Que l’on associe les chats et les lièvres aux sorcières et aux voyageurs nocturnes peut indiquer qu’ils ont hérité de nombreuses techniques magiques du culte de Seidr, le chamanisme du « feu intérieur » sacré de la déesse Freya où il y était question de voyages en transe et de contacts avec les elfes et d’autres entités. Selon la tradition saxonne, Freya apparaît parfois accompagnée d’une compagnie de lièvres et elle est connue pour errer de nuit dans le pré d’Aargau avec un lièvre gris argenté à son côté. Le lièvre est connu comme une des formes totémiques sous laquelle voyagent les sorcières métamorphosées.
On sait qu’il y avait au moyen-age en Allemagne une forte survivance cachée du culte de Freya. Il existait des Mystères initiatiques relativement proches dans les îles britanniques, centrés en général sur la Déesse de féerie, la Reine de Féerie.
Le cas plus récent de l’astrologue et hermétiste John Heydon au XVIIème siècle est intéressant. Il avait imprudemment prédit la mort de Cromwell et fut contraint de quitter Londres pour le Somerset. Là il a raconté avoir rencontré une dame vêtue de vert sur une colline aux fées. Elle l’a emmené avec elle dans la colline jusqu’à un château de verre où il a acquis une grande sagesse et de grandes connaissances. Il a vécu cette expérience dans un état chamanique de perceptions modifiées.

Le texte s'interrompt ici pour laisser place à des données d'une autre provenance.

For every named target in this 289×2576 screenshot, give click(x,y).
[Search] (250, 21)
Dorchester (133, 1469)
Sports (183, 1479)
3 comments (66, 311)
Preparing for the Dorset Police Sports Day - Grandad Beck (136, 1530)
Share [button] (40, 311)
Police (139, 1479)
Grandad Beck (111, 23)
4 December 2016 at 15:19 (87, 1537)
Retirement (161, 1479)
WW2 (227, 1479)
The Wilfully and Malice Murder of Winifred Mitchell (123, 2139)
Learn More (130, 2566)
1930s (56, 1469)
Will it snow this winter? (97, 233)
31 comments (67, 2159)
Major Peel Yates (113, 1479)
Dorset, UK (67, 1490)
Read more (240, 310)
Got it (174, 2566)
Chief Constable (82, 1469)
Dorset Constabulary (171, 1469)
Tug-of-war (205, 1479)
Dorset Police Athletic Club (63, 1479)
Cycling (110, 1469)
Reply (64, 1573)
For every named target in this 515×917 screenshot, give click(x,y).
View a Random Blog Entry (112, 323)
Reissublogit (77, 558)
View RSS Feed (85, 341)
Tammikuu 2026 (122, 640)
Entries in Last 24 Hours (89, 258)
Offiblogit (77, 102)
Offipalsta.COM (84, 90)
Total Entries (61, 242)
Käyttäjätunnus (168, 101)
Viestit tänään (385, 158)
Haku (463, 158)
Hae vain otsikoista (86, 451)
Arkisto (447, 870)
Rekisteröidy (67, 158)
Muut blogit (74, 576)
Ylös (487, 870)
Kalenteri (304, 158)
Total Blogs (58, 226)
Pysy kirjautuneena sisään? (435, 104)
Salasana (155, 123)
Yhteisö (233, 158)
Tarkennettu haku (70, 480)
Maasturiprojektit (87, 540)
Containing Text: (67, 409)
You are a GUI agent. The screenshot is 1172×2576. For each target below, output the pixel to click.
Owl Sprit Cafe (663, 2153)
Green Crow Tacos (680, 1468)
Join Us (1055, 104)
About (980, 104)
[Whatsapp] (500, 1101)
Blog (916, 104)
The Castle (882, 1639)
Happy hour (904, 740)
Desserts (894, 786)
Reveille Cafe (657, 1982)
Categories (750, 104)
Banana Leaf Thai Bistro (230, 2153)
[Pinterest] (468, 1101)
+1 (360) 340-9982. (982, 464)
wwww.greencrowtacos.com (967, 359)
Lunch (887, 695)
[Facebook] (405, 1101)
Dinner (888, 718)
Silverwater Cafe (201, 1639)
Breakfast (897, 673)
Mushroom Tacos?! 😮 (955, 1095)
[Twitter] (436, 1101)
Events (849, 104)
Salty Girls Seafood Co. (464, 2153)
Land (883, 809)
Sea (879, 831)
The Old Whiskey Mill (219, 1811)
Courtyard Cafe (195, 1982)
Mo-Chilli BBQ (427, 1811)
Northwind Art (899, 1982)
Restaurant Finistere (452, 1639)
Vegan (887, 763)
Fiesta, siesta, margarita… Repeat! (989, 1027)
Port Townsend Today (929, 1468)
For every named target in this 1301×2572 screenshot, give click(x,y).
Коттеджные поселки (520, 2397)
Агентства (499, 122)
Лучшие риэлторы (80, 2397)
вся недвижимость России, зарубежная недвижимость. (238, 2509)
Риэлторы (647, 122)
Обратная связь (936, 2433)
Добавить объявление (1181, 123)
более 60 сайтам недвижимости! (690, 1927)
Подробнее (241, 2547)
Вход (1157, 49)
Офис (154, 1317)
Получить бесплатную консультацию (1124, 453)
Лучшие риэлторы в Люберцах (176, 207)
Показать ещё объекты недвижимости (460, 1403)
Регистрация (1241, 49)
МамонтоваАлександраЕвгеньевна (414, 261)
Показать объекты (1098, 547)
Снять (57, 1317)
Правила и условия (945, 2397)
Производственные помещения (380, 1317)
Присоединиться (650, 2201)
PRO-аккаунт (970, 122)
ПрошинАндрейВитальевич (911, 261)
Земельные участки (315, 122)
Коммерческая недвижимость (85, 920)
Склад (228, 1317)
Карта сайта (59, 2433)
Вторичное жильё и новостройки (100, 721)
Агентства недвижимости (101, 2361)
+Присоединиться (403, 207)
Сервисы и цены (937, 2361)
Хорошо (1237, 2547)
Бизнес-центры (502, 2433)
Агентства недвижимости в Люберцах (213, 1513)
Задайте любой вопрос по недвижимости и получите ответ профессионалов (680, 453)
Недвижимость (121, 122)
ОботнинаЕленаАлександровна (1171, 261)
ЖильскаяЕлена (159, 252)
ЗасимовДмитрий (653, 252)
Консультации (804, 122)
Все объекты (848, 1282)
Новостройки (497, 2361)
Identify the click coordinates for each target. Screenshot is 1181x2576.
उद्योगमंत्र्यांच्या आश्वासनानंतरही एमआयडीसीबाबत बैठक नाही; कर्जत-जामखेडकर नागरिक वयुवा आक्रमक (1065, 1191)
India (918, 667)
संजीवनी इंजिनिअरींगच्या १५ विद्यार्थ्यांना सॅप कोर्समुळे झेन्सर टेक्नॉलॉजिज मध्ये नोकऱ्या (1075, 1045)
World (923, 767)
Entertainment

Frau Holda est la contrepartie féminine du Maître de la Chasse Sauvage, et elle est essentielle pour une appréciation équilibrée de ce côté de la spiritualité païenne. Les sorcières des Pays du Nord qui voyagent nuitamment, loin d’être démoniaques comme les présentent les hommes d’églises vindicatifs et ignorants, étaient en réalité celles qui préservaient une ancienne Tradition de Connaissances et une vision magique du monde qui nous est maintenant à nouveau accessible à l’aube d’une nouvelle ère païenne.